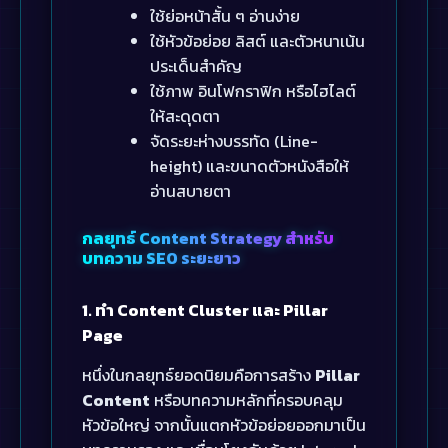
ใช้ย่อหน้าสั้น ๆ อ่านง่าย
ใช้หัวข้อย่อย ลิสต์ และตัวหนาเน้น
ประเด็นสำคัญ
ใช้ภาพ อินโฟกราฟิก หรือไฮไลต์
ให้สะดุดตา
จัดระยะห่างบรรทัด (Line-
height) และขนาดตัวหนังสือให้
อ่านสบายตา
กลยุทธ์ Content Strategy สำหรับ
บทความ SEO ระยะยาว
1. ทำ Content Cluster และ Pillar
Page
หนึ่งในกลยุทธ์ยอดนิยมคือการสร้าง
Pillar
Content
หรือบทความหลักที่ครอบคลุม
หัวข้อใหญ่ จากนั้นแตกหัวข้อย่อยออกมาเป็น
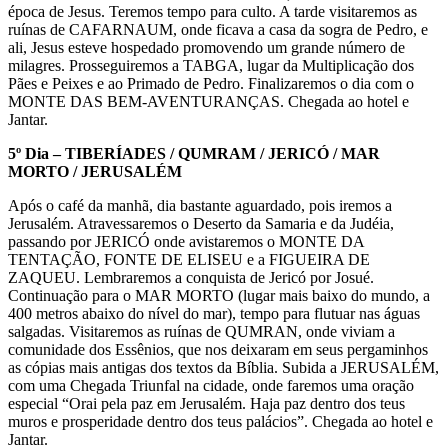
época de Jesus. Teremos tempo para culto. A tarde visitaremos as
ruínas de CAFARNAUM, onde ficava a casa da sogra de Pedro, e
ali, Jesus esteve hospedado promovendo um grande número de
milagres. Prosseguiremos a TABGA, lugar da Multiplicação dos
Pães e Peixes e ao Primado de Pedro. Finalizaremos o dia com o
MONTE DAS BEM-AVENTURANÇAS. Chegada ao hotel e
Jantar.
5º Dia – TIBERÍADES / QUMRAM / JERICÓ / MAR
MORTO / JERUSALÉM
Após o café da manhã, dia bastante aguardado, pois iremos a
Jerusalém. Atravessaremos o Deserto da Samaria e da Judéia,
passando por JERICÓ onde avistaremos o MONTE DA
TENTAÇÃO, FONTE DE ELISEU e a FIGUEIRA DE
ZAQUEU. Lembraremos a conquista de Jericó por Josué.
Continuação para o MAR MORTO (lugar mais baixo do mundo, a
400 metros abaixo do nível do mar), tempo para flutuar nas águas
salgadas. Visitaremos as ruínas de QUMRAN, onde viviam a
comunidade dos Essênios, que nos deixaram em seus pergaminhos
as cópias mais antigas dos textos da Bíblia. Subida a JERUSALÉM,
com uma Chegada Triunfal na cidade, onde faremos uma oração
especial “Orai pela paz em Jerusalém. Haja paz dentro dos teus
muros e prosperidade dentro dos teus palácios”. Chegada ao hotel e
Jantar.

########################################

Work order:
Find the line containing "com uma Chegada" in the material above. Print it and every line after it through the end, exactly and only those.

Finished task:
com uma Chegada Triunfal na cidade, onde faremos uma oração
especial “Orai pela paz em Jerusalém. Haja paz dentro dos teus
muros e prosperidade dentro dos teus palácios”. Chegada ao hotel e
Jantar.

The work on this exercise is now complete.